Important: It is crucial to retain other original settings associated with the DB instance when restoring from the snapshot. Details such as
db-engine-version
,db-engine
,rds-family
must be the same as the original instance when the snapshot was taken. So don’t make any other changes to this file except the above mentioned.Warning: If there is an RDS read replica for the DB instance that is being restored, then you must set
count = 0
or comment out the read replica code (and any Kubernetes secrets relating to the read replica). This will remove the read replica. This is required as Terraform will throw the following error as Terraform is unable to change the read replica target:Error: cannot elect new source database for replication
When the read replica is re-created, it will be created with a new database identifier.
6. Raise a PR
After making the necessary changes to the manifest, raise a PR and contact the Cloud Platform team via the #ask-cloud-platform channel with the PR link. Once the new DB instance is restored and available, your application should be able to access the database with the same database credentials and endpoint as before.

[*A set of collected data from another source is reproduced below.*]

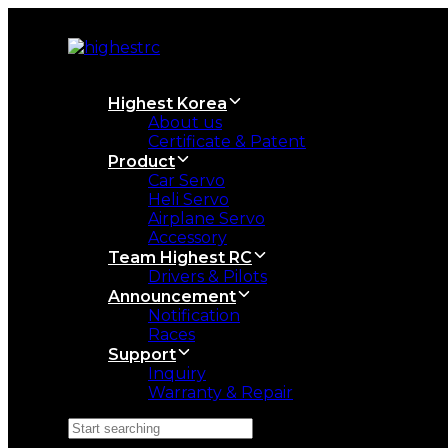
Skip
Skip
links
to
primary
navigation
Skip
Highest Korea
to
About us
content
Certificate & Patent
Product
Car Servo
Heli Servo
Airplane Servo
Accessory
Team Highest RC
Drivers & Pilots
Announcement
Notification
Races
Support
Inquiry
Warranty & Repair
Search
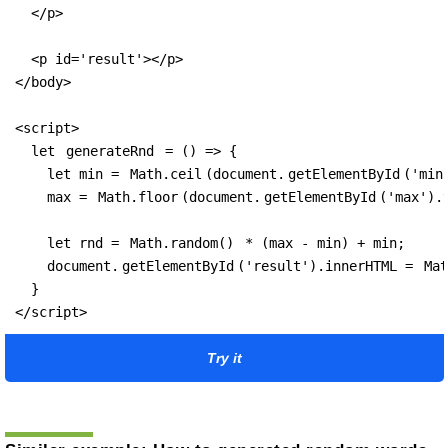
  </p>

  <p id='result'></p>

</body>

<script>

  let 
generateRnd
 = () => {

    let min = 
Math.ceil
(document.
getElementById
('min
    max = 
Math.floor
(document.
getElementById
('max').v
    let rnd = 
Math.random()
 * (max - min) + min;

    document.
getElementById
('result').innerHTML = 
Mat
  }

</script>
Try it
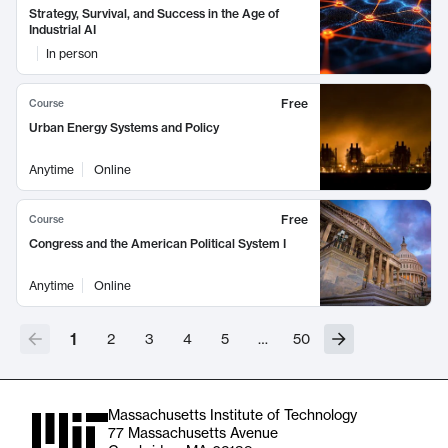
Strategy, Survival, and Success in the Age of
Industrial AI
In person
Free
Course
Urban Energy Systems and Policy
Anytime
Online
Free
Course
Congress and the American Political System I
Anytime
Online
1
2
3
4
5
…
50
Massachusetts Institute of Technology
77 Massachusetts Avenue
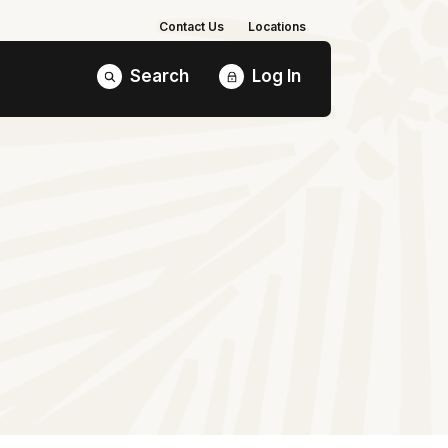
Contact Us
Locations
Search
Log In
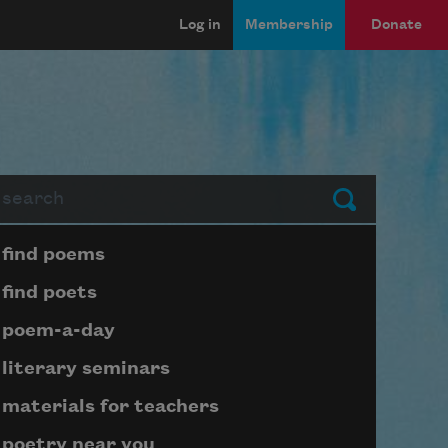
Log in
Membership
Donate
arch
Submit
Page submenu block
find poems
find poets
poem-a-day
literary seminars
materials for teachers
poetry near you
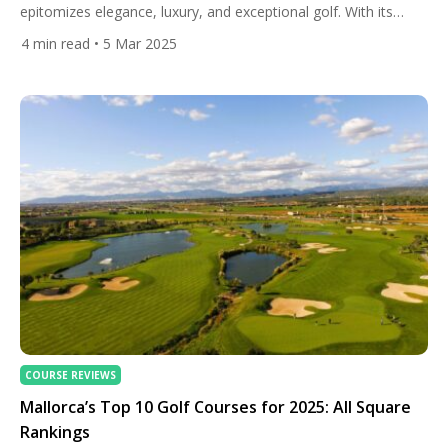
epitomizes elegance, luxury, and exceptional golf. With its
stunning landscapes, storied history, and world-class courses,
4
min read
• 5 Mar 2025
this charming town beckons golf enthusiasts seeking both
challenge and scenic splendour. The finest golf courses in and
around Biarritz, according to All Square rankings, offer a
curated guide to the region’s premier […]
COURSE REVIEWS
Mallorca’s Top 10 Golf Courses for 2025: All Square
Rankings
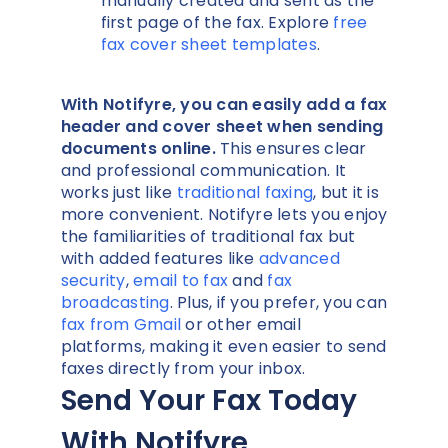
manually created and sent as the
first page of the fax. Explore
free
fax cover sheet templates
.
With Notifyre, you can easily add a fax
header and cover sheet when sending
documents online.
This ensures clear
and professional communication. It
works just like
traditional faxing
, but it is
more convenient. Notifyre lets you enjoy
the familiarities of traditional fax but
with added features like
advanced
security
,
email to fax
and
fax
broadcasting
. Plus, if you prefer, you can
fax from Gmail
or other email
platforms, making it even easier to send
faxes directly from your inbox.
Send Your Fax Today
With Notifyre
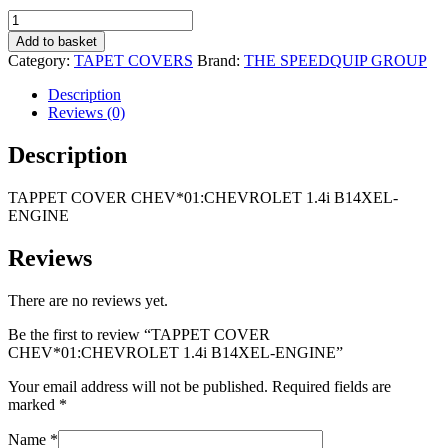
R1
R1
TAPPET
695,00.
095,00.
COVER
Add to basket
CHEV*01:CHEVROLET
Category:
TAPET COVERS
Brand:
THE SPEEDQUIP GROUP
1.4i
B14XEL-
Description
ENGINE
Reviews (0)
quantity
Description
TAPPET COVER CHEV*01:CHEVROLET 1.4i B14XEL-
ENGINE
Reviews
There are no reviews yet.
Be the first to review “TAPPET COVER
CHEV*01:CHEVROLET 1.4i B14XEL-ENGINE”
Your email address will not be published.
Required fields are
marked
*
Name
*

7. Only required for Read Replicas - Recreate the DB read replica if it was removed as a part of step 3:
In Terraform, re-enable the DB read replica code by setting count = 1
or uncommenting the code and any Kubernetes secrets that may also be created as a part of it.
Create a PR that includes the changes for the Cloud Platform team and post the link into the #ask-cloud-platform channel.
Once the PR has been approved, Merge to Main and check that the Apply Pipeline creates the new DB read replica instance.
Note: The read replica will have a new database identifier once it is created.
8. Important: Version Downgrades Cannot Be Done In-Place
AWS does not support downgrading a database to an earlier version on the same instance. For example, if a database has been upgraded from PostgreSQL 16.3 to 17, it cannot be downgraded back to 16.3 using the standard snapshot restoration process outlined above.
To properly downgrade an RDS database to a previous version:
- Take a snapshot of the current database to preserve it (in case restoration is needed later):
aws rds create-db-snapshot \
--db-instance-identifier <current-db-instance-identifier> \
--db-snapshot-identifier <current-version-snapshot-name>
Create a new database instance with:
- A different identifier than the current database
- Engine version matching the snapshot you want to restore from
- RDS family matching the snapshot you want to restore from
- All other configuration parameters consistent with the source of the snapshot
In the terraform module:
module "example_team_rds" {
source = "github.com/ministryofjustice/cloud-platform-terraform-rds-instance?ref=5.1"
# ... other parameters ...
db_instance_identifier = "<new-instance-name>" # Must be different from current DB
db_engine_version = "16.3" # Earlier version
rds_family = "postgres16" # Family matching earlier version
snapshot_identifier = "<old-version-snapshot>"
# ... other parameters ...
}
Note: This approach requires a cutover as the new database will have a different endpoint and connection string.
After verifying the new downgraded database works properly, the old one can be deleted if needed.